Record set -
::::::::::

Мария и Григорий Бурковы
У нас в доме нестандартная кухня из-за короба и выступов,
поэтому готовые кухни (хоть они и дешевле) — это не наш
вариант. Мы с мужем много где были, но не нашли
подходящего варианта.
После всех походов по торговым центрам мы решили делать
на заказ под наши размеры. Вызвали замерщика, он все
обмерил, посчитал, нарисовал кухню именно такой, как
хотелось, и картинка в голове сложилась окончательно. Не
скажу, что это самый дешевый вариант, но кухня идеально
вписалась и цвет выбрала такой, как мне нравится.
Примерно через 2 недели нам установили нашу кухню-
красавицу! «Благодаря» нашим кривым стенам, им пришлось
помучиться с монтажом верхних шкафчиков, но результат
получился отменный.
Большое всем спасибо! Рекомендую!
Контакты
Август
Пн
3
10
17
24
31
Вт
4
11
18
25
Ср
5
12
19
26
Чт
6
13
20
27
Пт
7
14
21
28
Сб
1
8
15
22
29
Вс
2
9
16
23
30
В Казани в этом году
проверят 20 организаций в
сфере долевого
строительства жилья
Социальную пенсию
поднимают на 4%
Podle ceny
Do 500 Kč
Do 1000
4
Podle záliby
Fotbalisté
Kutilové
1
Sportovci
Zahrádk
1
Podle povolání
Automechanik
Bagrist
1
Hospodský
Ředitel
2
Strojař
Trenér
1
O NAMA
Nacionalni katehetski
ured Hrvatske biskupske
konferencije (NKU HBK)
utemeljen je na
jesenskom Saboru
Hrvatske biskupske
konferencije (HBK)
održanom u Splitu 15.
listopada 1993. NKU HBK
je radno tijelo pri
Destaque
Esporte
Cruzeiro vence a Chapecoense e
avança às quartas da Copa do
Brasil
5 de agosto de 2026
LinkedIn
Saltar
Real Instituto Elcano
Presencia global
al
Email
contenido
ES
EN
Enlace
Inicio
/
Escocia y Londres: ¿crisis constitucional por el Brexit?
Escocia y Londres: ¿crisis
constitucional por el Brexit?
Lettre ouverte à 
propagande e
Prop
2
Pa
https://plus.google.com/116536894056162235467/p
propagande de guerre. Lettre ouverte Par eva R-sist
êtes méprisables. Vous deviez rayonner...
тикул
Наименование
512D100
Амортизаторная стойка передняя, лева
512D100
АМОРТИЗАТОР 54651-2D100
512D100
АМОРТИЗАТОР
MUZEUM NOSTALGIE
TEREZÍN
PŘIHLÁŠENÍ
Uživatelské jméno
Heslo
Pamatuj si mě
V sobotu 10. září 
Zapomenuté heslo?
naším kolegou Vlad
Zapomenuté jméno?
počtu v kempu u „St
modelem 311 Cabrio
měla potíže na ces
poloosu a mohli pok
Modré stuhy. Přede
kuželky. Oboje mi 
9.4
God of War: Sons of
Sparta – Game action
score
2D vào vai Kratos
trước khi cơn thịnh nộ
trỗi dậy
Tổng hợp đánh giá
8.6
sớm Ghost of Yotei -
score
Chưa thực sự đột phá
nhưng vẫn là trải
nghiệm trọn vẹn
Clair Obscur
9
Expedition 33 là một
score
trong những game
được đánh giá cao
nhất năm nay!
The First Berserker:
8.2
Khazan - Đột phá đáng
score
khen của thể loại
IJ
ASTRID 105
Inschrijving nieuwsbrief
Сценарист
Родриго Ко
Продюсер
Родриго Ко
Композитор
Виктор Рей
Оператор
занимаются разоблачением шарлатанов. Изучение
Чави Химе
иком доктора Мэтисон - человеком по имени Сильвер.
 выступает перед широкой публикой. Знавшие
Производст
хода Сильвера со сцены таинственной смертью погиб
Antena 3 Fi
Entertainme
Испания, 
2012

::::::::::

What you will do - Retype all of the data exactly. Leave nothing out.

Written solution -
Мария и Григорий Бурковы
У нас в доме нестандартная кухня из-за короба и выступов,
поэтому готовые кухни (хоть они и дешевле) — это не наш
вариант. Мы с мужем много где были, но не нашли
подходящего варианта.
После всех походов по торговым центрам мы решили делать
на заказ под наши размеры. Вызвали замерщика, он все
обмерил, посчитал, нарисовал кухню именно такой, как
хотелось, и картинка в голове сложилась окончательно. Не
скажу, что это самый дешевый вариант, но кухня идеально
вписалась и цвет выбрала такой, как мне нравится.
Примерно через 2 недели нам установили нашу кухню-
красавицу! «Благодаря» нашим кривым стенам, им пришлось
помучиться с монтажом верхних шкафчиков, но результат
получился отменный.
Большое всем спасибо! Рекомендую!
Контакты
Август
Пн
3
10
17
24
31
Вт
4
11
18
25
Ср
5
12
19
26
Чт
6
13
20
27
Пт
7
14
21
28
Сб
1
8
15
22
29
Вс
2
9
16
23
30
В Казани в этом году
проверят 20 организаций в
сфере долевого
строительства жилья
Социальную пенсию
поднимают на 4%
Podle ceny
Do 500 Kč
Do 1000
4
Podle záliby
Fotbalisté
Kutilové
1
Sportovci
Zahrádk
1
Podle povolání
Automechanik
Bagrist
1
Hospodský
Ředitel
2
Strojař
Trenér
1
O NAMA
Nacionalni katehetski
ured Hrvatske biskupske
konferencije (NKU HBK)
utemeljen je na
jesenskom Saboru
Hrvatske biskupske
konferencije (HBK)
održanom u Splitu 15.
listopada 1993. NKU HBK
je radno tijelo pri
Destaque
Esporte
Cruzeiro vence a Chapecoense e
avança às quartas da Copa do
Brasil
5 de agosto de 2026
LinkedIn
Saltar
Real Instituto Elcano
Presencia global
al
Email
contenido
ES
EN
Enlace
Inicio
/
Escocia y Londres: ¿crisis constitucional por el Brexit?
Escocia y Londres: ¿crisis
constitucional por el Brexit?
Lettre ouverte à 
propagande e
Prop
2
Pa
https://plus.google.com/116536894056162235467/p
propagande de guerre. Lettre ouverte Par eva R-sist
êtes méprisables. Vous deviez rayonner...
тикул
Наименование
512D100
Амортизаторная стойка передняя, лева
512D100
АМОРТИЗАТОР 54651-2D100
512D100
АМОРТИЗАТОР
MUZEUM NOSTALGIE
TEREZÍN
PŘIHLÁŠENÍ
Uživatelské jméno
Heslo
Pamatuj si mě
V sobotu 10. září 
Zapomenuté heslo?
naším kolegou Vlad
Zapomenuté jméno?
počtu v kempu u „St
modelem 311 Cabrio
měla potíže na ces
poloosu a mohli pok
Modré stuhy. Přede
kuželky. Oboje mi 
9.4
God of War: Sons of
Sparta – Game action
score
2D vào vai Kratos
trước khi cơn thịnh nộ
trỗi dậy
Tổng hợp đánh giá
8.6
sớm Ghost of Yotei -
score
Chưa thực sự đột phá
nhưng vẫn là trải
nghiệm trọn vẹn
Clair Obscur
9
Expedition 33 là một
score
trong những game
được đánh giá cao
nhất năm nay!
The First Berserker:
8.2
Khazan - Đột phá đáng
score
khen của thể loại
IJ
ASTRID 105
Inschrijving nieuwsbrief
Сценарист
Родриго Ко
Продюсер
Родриго Ко
Композитор
Виктор Рей
Оператор
занимаются разоблачением шарлатанов. Изучение
Чави Химе
иком доктора Мэтисон - человеком по имени Сильвер.
 выступает перед широкой публикой. Знавшие
Производст
хода Сильвера со сцены таинственной смертью погиб
Antena 3 Fi
Entertainme
Испания, 
2012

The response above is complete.